Which lines of the records below contain the word "impact"? Show each one.

Information below:

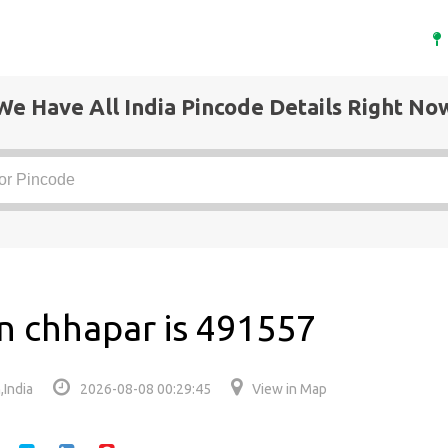
We Have All India Pincode Details Right No
n chhapar is 491557
,India
2026-08-08 00:29:45
View in Map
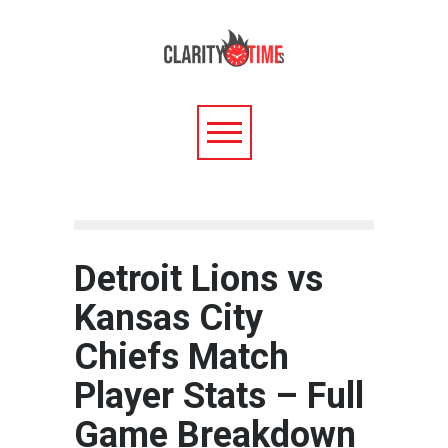
Detroit Lions vs
Kansas City
Chiefs Match
Player Stats – Full
Game Breakdown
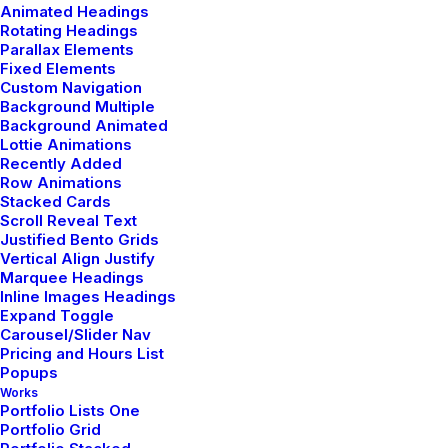
Animated Headings
Rotating Headings
Parallax Elements
Fixed Elements
Custom Navigation
Background Multiple
Background Animated
Lottie Animations
Recently Added
Row Animations
Our hand-picked essentials
Stacked Cards
Scroll Reveal Text
Justified Bento Grids
Vertical Align Justify
Nothing found.
Marquee Headings
Inline Images Headings
Expand Toggle
Carousel/Slider Nav
Pricing and Hours List
Popups
Works
Portfolio Lists One
Portfolio Grid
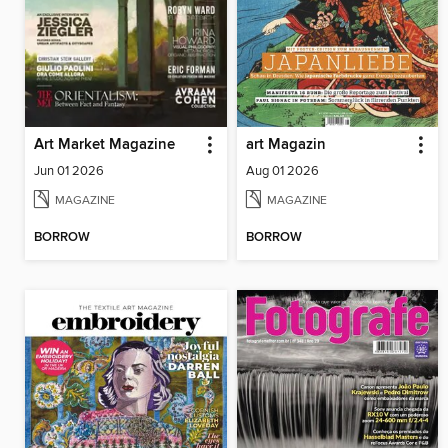
Art Market Magazine
art Magazin
Jun 01 2026
Aug 01 2026
MAGAZINE
MAGAZINE
BORROW
BORROW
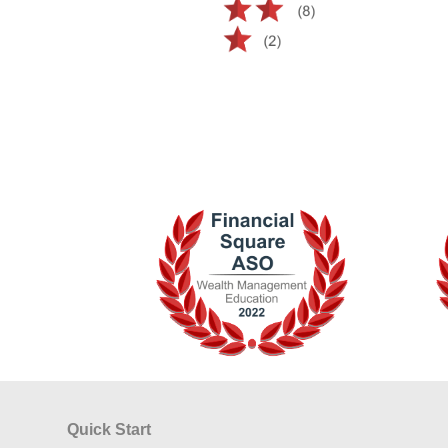
Quick Start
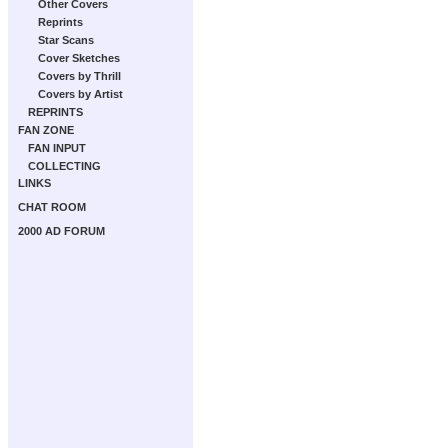
Other Covers
Reprints
Star Scans
Cover Sketches
Covers by Thrill
Covers by Artist
REPRINTS
FAN ZONE
FAN INPUT
COLLECTING
LINKS
CHAT ROOM
2000 AD FORUM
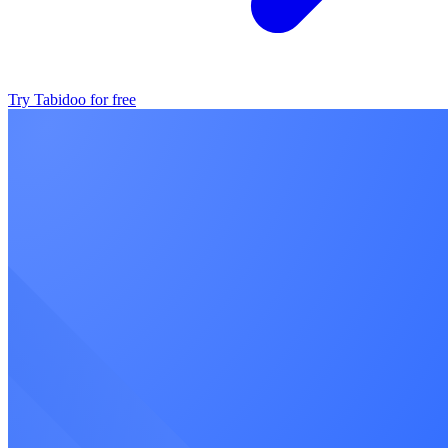
Try Tabidoo for free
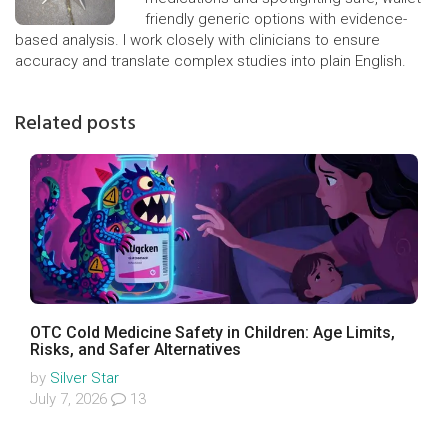
friendly generic options with evidence-
based analysis. I work closely with clinicians to ensure
accuracy and translate complex studies into plain English.
Related posts
OTC Cold Medicine Safety in Children: Age Limits,
Risks, and Safer Alternatives
by
Silver Star
July 7, 2026
13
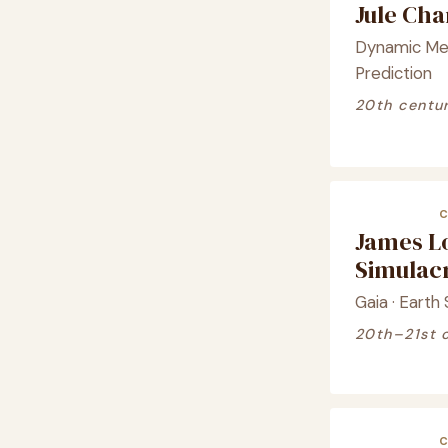
Jule Ch
Dynamic Met
Prediction
20th centu
James L
Simula
Gaia · Earth
20th–21st 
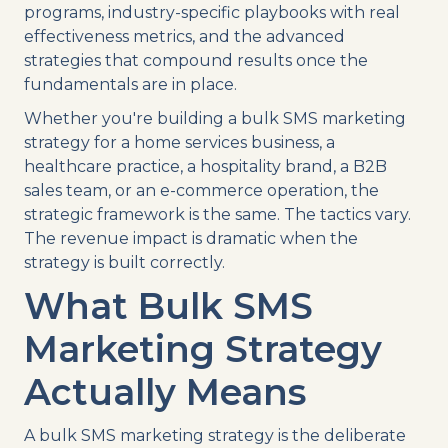
programs, industry-specific playbooks with real
effectiveness metrics, and the advanced
strategies that compound results once the
fundamentals are in place.
Whether you're building a bulk SMS marketing
strategy for a home services business, a
healthcare practice, a hospitality brand, a B2B
sales team, or an e-commerce operation, the
strategic framework is the same. The tactics vary.
The revenue impact is dramatic when the
strategy is built correctly.
What Bulk SMS
Marketing Strategy
Actually Means
A bulk SMS marketing strategy is the deliberate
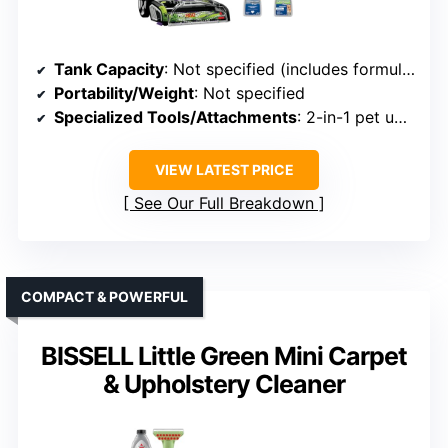
Tank Capacity
: Not specified (includes formulas, likely smaller)
Portability/Weight
: Not specified
Specialized Tools/Attachments
: 2-in-1 pet upholstery tool, tough stain tool
VIEW LATEST PRICE
See Our Full Breakdown
COMPACT & POWERFUL
BISSELL Little Green Mini Carpet
& Upholstery Cleaner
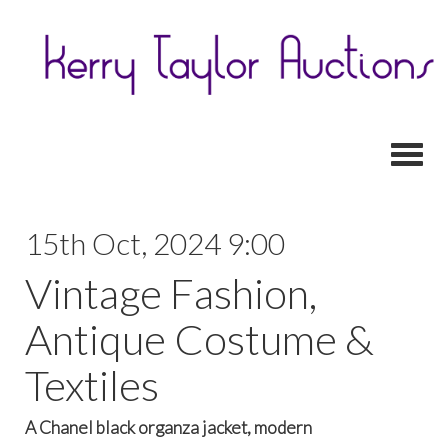
Toggl
15th Oct, 2024 9:00
Vintage Fashion,
Antique Costume &
Textiles
A Chanel black organza jacket, modern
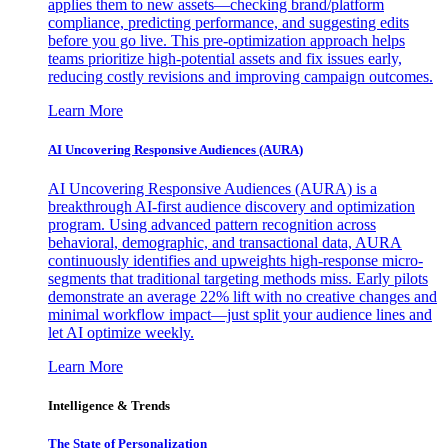
applies them to new assets—checking brand/platform
compliance, predicting performance, and suggesting edits
before you go live. This pre-optimization approach helps
teams prioritize high-potential assets and fix issues early,
reducing costly revisions and improving campaign outcomes.
Learn More
AI Uncovering Responsive Audiences (AURA)
AI Uncovering Responsive Audiences (AURA) is a
breakthrough AI-first audience discovery and optimization
program. Using advanced pattern recognition across
behavioral, demographic, and transactional data, AURA
continuously identifies and upweights high-response micro-
segments that traditional targeting methods miss. Early pilots
demonstrate an average 22% lift with no creative changes and
minimal workflow impact—just split your audience lines and
let AI optimize weekly.
Learn More
Intelligence & Trends
The State of Personalization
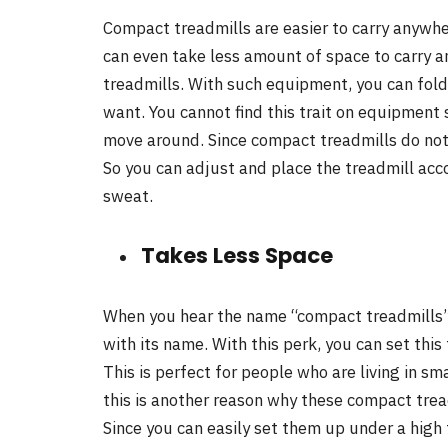
Compact treadmills are easier to carry anywher
can even take less amount of space to carry 
treadmills. With such equipment, you can fold i
want. You cannot find this trait on equipment s
move around. Since compact treadmills do not w
So you can adjust and place the treadmill acc
sweat.
Takes Less Space
When you hear the name “compact treadmills”,
with its name. With this perk, you can set this
This is perfect for people who are living in sm
this is another reason why these compact tre
Since you can easily set them up under a high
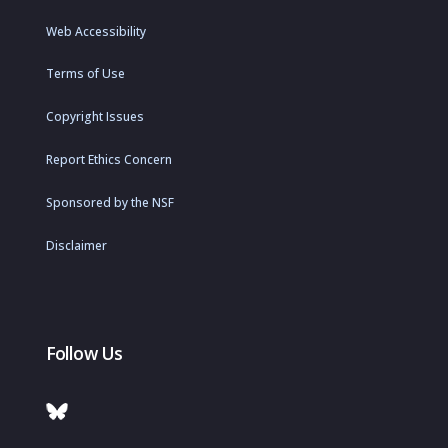
Web Accessibility
Terms of Use
Copyright Issues
Report Ethics Concern
Sponsored by the NSF
Disclaimer
Follow Us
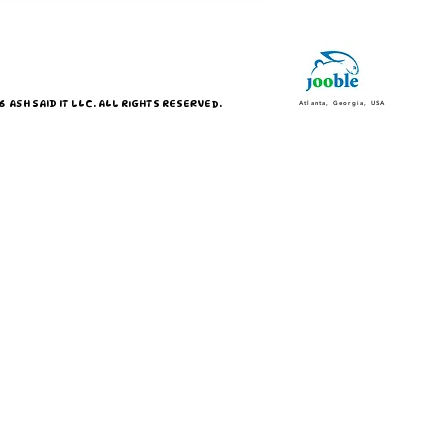
 ASH SAID IT LLC. ALL RIGHTS RESERVED.
Atlanta, Georgia, USA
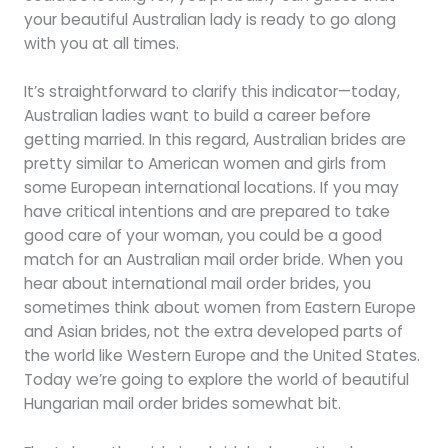
your beautiful Australian lady is ready to go along
with you at all times.
It’s straightforward to clarify this indicator—today,
Australian ladies want to build a career before
getting married. In this regard, Australian brides are
pretty similar to American women and girls from
some European international locations. If you may
have critical intentions and are prepared to take
good care of your woman, you could be a good
match for an Australian mail order bride. When you
hear about international mail order brides, you
sometimes think about women from Eastern Europe
and Asian brides, not the extra developed parts of
the world like Western Europe and the United States.
Today we’re going to explore the world of beautiful
Hungarian mail order brides somewhat bit.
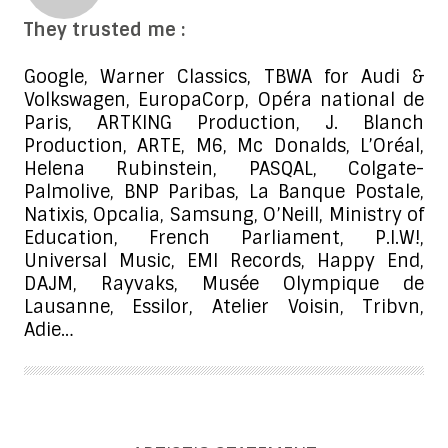
They trusted me :
Google, Warner Classics, TBWA for Audi &
Volkswagen, EuropaCorp, Opéra national de
Paris, ARTKING Production, J. Blanch
Production, ARTE, M6, Mc Donalds, L’Oréal,
Helena Rubinstein, PASQAL, Colgate-
Palmolive, BNP Paribas, La Banque Postale,
Natixis, Opcalia, Samsung, O’Neill, Ministry of
Education, French Parliament, P.I.W!,
Universal Music, EMI Records, Happy End,
DAJM, Rayvaks, Musée Olympique de
Lausanne, Essilor, Atelier Voisin, Tribvn,
Adie…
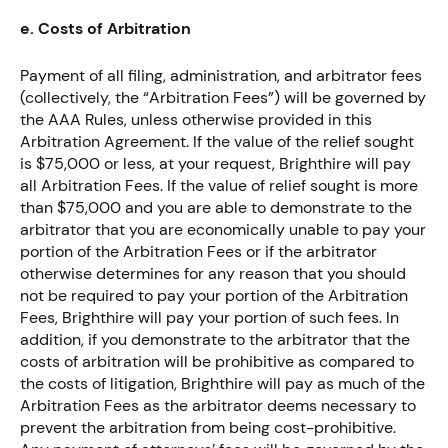
e. Costs of Arbitration
Payment of all filing, administration, and arbitrator fees
(collectively, the “Arbitration Fees”) will be governed by
the AAA Rules, unless otherwise provided in this
Arbitration Agreement. If the value of the relief sought
is $75,000 or less, at your request, Brighthire will pay
all Arbitration Fees. If the value of relief sought is more
than $75,000 and you are able to demonstrate to the
arbitrator that you are economically unable to pay your
portion of the Arbitration Fees or if the arbitrator
otherwise determines for any reason that you should
not be required to pay your portion of the Arbitration
Fees, Brighthire will pay your portion of such fees. In
addition, if you demonstrate to the arbitrator that the
costs of arbitration will be prohibitive as compared to
the costs of litigation, Brighthire will pay as much of the
Arbitration Fees as the arbitrator deems necessary to
prevent the arbitration from being cost-prohibitive.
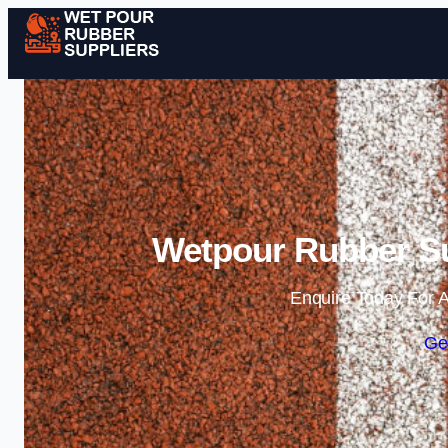
Wetpour Rubber Su
Enquire Today For A
Ge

End of Information.

● Solution:
The revenue impact is dramatic when the
minimal workflow impact—just split your audience lines and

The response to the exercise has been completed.